Avots et al. focused on recognising emotions from audio–visual information by considering a cross-corpus evaluation. In their paper entitled Audio-Visual Emotion Recognition in Wild, the authors perform an extensive evaluation of multimodal features when recognising emotions across datasets. Interestingly, they provide a comparison between automatic emotion recognition using automatic techniques and human decision-makers. At a broader scale, Favaretto et al. introduced a methodology to detect personality and basic emotion characteristics of crowds in video sequences. In their work Detecting Personality and Emotion Traits in Crowds from Video Sequences, Favaretto et al. explore the feasibility of inferring personality (OCEAN model) and emotion from groups of people. In their experimental results, they showed that mapping emotion characteristics to OCEAN dimensions generates coherent information when compared to data provided in the available literature.

From a different perspective, Bablani et al. studied the problem of deception detection in their work An Efficient Concealed Information Test: EEG Feature Extraction and Ensemble Classification for Lie Identification [1]. They approached the problem of detecting lies from subjects by using EEG signal data. Ten subjects who participated in the study were shown images that should cause a stimuli. Signals were represented with traditional features, and an ensemble model was adopted for classification.

Although it is clear that characterising unconscious behaviours is a complicated task that is far from being solved.

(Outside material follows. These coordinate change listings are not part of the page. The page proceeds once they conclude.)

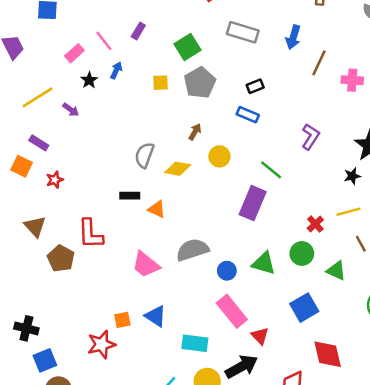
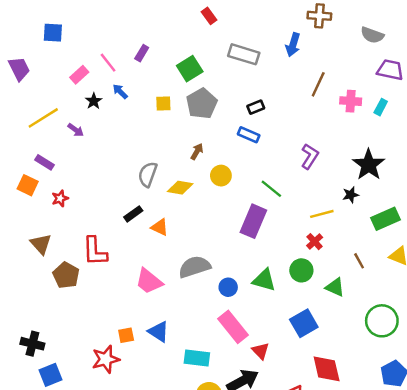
blue arrow: (293, 37) -> (293, 45), moved
blue arrow: (116, 70) -> (120, 91), turned -70
black rectangle: (130, 196) -> (133, 214), turned -36
yellow line: (349, 212) -> (322, 214), moved

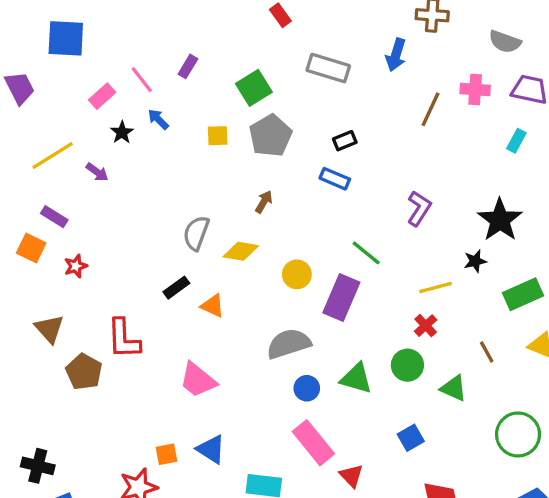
blue square: (53, 33) -> (66, 38), size x1.4
pink cross: (351, 101) -> (475, 90), moved
yellow circle: (221, 176) -> (297, 274), moved
gray semicircle: (195, 267) -> (289, 344), moved
blue square: (304, 323) -> (411, 438), size x0.7

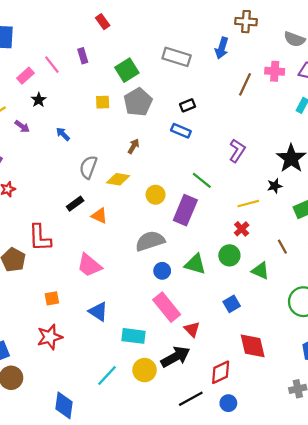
red rectangle: (280, 15) -> (103, 22), moved
purple rectangle: (188, 66) -> (83, 56), turned -48
blue arrow: (158, 119) -> (63, 134), moved
orange square: (166, 454) -> (52, 298), moved

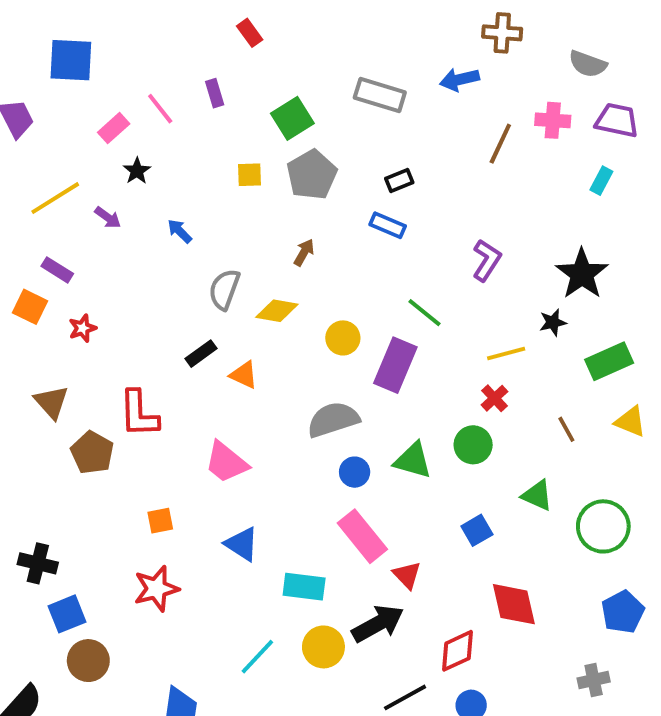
blue arrow: (222, 48) -> (459, 80), turned 60
green triangle: (260, 271) -> (537, 495), moved

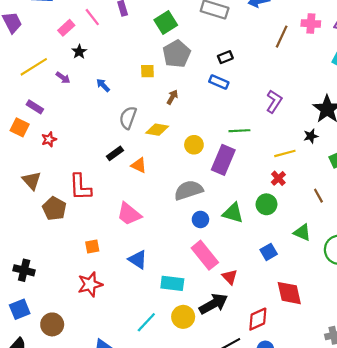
yellow square: (250, 175) -> (147, 71), moved
green line: (424, 313) -> (239, 131), turned -42
blue square: (67, 614) -> (20, 309), moved

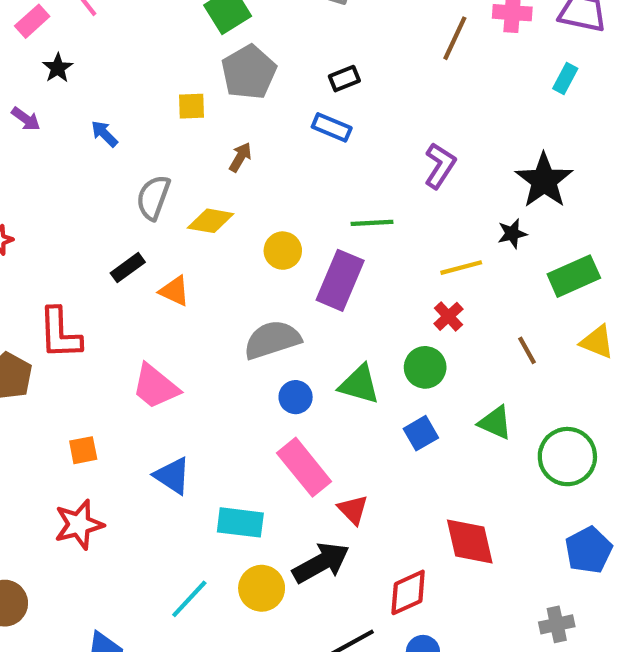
blue square: (269, 252) -> (421, 433), moved

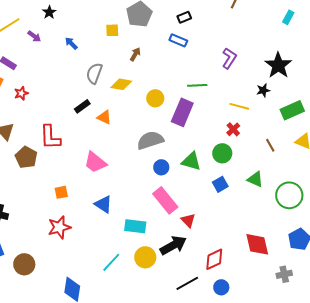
yellow line: (461, 268) -> (239, 106), turned 30
red diamond: (470, 542) -> (257, 244), moved

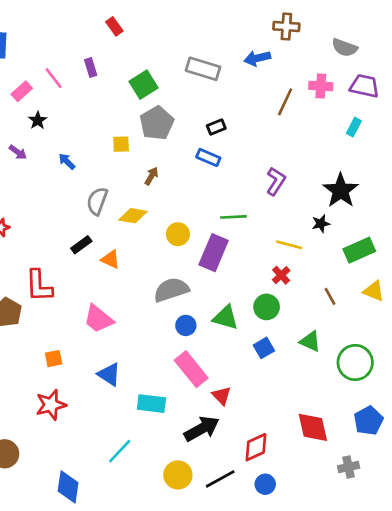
yellow circle: (145, 257) -> (178, 475), moved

Efforts like those described above will motivate further research on this relevant topic.

From the above survey, it is clear that the special issue covers a wide diversity in terms of methodologies, applications and even information sources. This evidences the broadness of the field of abnormal behavioural analysis. All of the articles in this issue address important research questions and propose novel solutions that resulted quite competitive. More importantly, these articles pose additional questions that will surely motivate further research on the subject in the forthcoming years.

As guest editors of this special issue, we carefully examined the feedback and discussions provided by the authors and reviewers throughout the revision cycle. This allowed us to filter out a number of high-level research contributions on human behavioural analysis which are focusing on addressing some abnormality detection. We were delighted to see that many researchers have started working on this particular challenge, which this SI was designed for.

The guest editors express their appreciation to the authors for their high-quality work and their contribution to the state of the art of this emerging domain. We would like to thank all reviewers for their helpful feedback and comments. We thank Professor Rahul Sukthankar for his support of this special issue and the Springer team for their support.

We hope you find this special issue both interesting and inspiring.